Can you take the kids anywhere in the car without a fight breaking out? If you can I want to know your secret. And no, I will not drug them, tape their mouths shut or install walls in the van. Like you haven't thought of it.
Last night was no exception. We were headed to \Costco; its the coldest place in the valley. Who doesn't love to just stand in the walk in freezer when its 112 out? It takes very little to excite us. Oh yes, the fighting, got distracted thinking about not sweating. So my kids were fighting over, of all things, dreams. You know its just an excuse to fight, they would make something up to fight about it if there was nothing for them to actually fight about. My oldest ds would not tell his younger brother what his dream was about. Apparently the ensuing fight did not just bother me and the dh. My eldest starts in, "O-M-G guys! Can't you shut up?! You sound like a bunch of dogs barking at each other. GEEZ." She is almost a teenager you know. Nothing like an overly dramatic girly whiny voice telling the overly dramatic boyish growly voices to shut up.
My oldest ds who started it all, the one who wouldn't share his dream, didn't care for his sisters demands. So he said, "You should stop talking to yourself."
"What?! I do not talk to myself. Why would you say something like that?"
"It was a comeback." Its pretty bad when you have to explain it, a sure sign the comeback is a fail.
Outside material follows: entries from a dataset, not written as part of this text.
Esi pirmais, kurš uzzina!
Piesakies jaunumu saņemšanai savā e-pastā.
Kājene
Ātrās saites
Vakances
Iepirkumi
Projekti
"Well it was a lame comeback."
"Yea, well...you're lame." At this point I am just cracking up. So I told them its SO going on the blog in the morning. You'd think they would be embarrassed, no, they are excited. So I told them maybe I would just write a book about their antics, including all the pee drinking, crack sniffing, snot picking shenanigans they do. Still, they were not embarrassed, I see a book deal in my future.